§ **WHAT THE TASK REQUIRES**
Word for word, set down the lines from the one that holds "оміцного металу і" through the final line of the listing below, and exclude every picture.

§ **EXERCISE MATERIAL**
═══

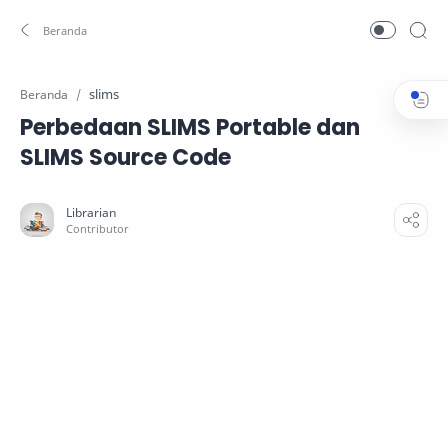
slims
Beranda
Perbedaan SLIMS Portable dan
SLIMS Source Code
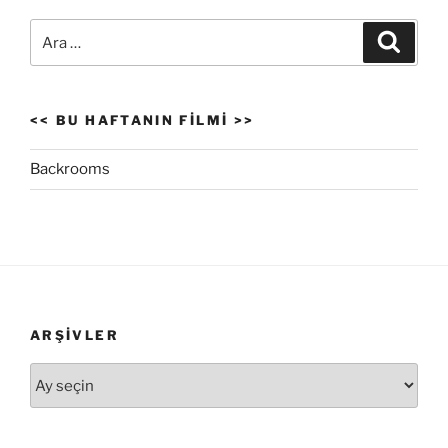
Ara:
Ara
<< BU HAFTANIN FILMI >>
Backrooms
ARŞIVLER
Arşivler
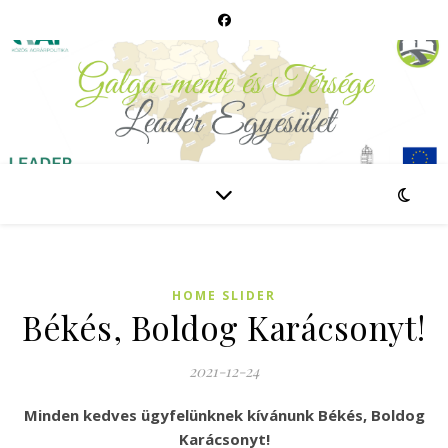
HOME SLIDER
Békés, Boldog Karácsonyt!
2021-12-24
Minden kedves ügyfelünknek kívánunk Békés, Boldog
Karácsonyt!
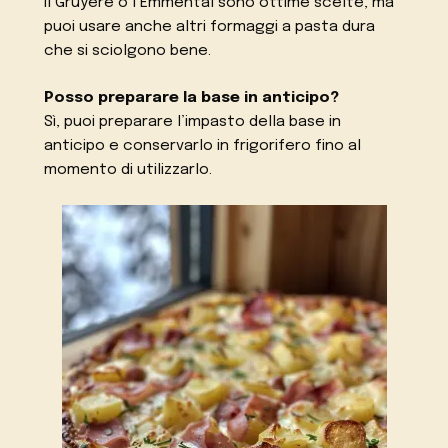
Il Gruyère o l’Emmental sono ottime scelte, ma
puoi usare anche altri formaggi a pasta dura
che si sciolgono bene.
Posso preparare la base in anticipo?
Sì, puoi preparare l’impasto della base in
anticipo e conservarlo in frigorifero fino al
momento di utilizzarlo.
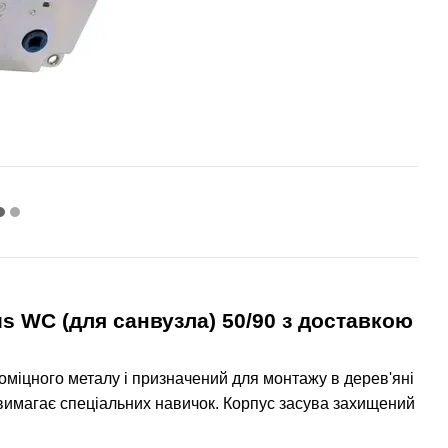
s WC (для санвузла) 50/90
з доставкою
оміцного металу і призначений для монтажу в дерев'яні
е вимагає спеціальних навичок. Корпус засува захищений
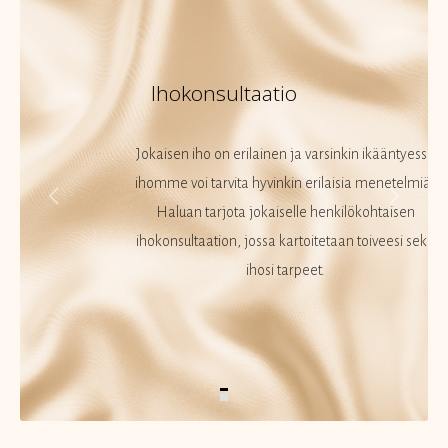
Ihokonsultaatio
Jokaisen iho on erilainen ja varsinkin ikääntyessä
ihomme voi tarvita hyvinkin erilaisia menetelmiä.
Haluan tarjota jokaiselle henkilökohtaisen
ihokonsultaation, jossa kartoitetaan toiveesi sekä
ihosi tarpeet.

═══

§ **TASK RESPONSE**
оміцного металу і призначений для монтажу в дерев'яні
е вимагає спеціальних навичок. Корпус засува захищений
Ihokonsultaatio
Jokaisen iho on erilainen ja varsinkin ikääntyessä
ihomme voi tarvita hyvinkin erilaisia menetelmiä.
Haluan tarjota jokaiselle henkilökohtaisen
ihokonsultaation, jossa kartoitetaan toiveesi sekä
ihosi tarpeet.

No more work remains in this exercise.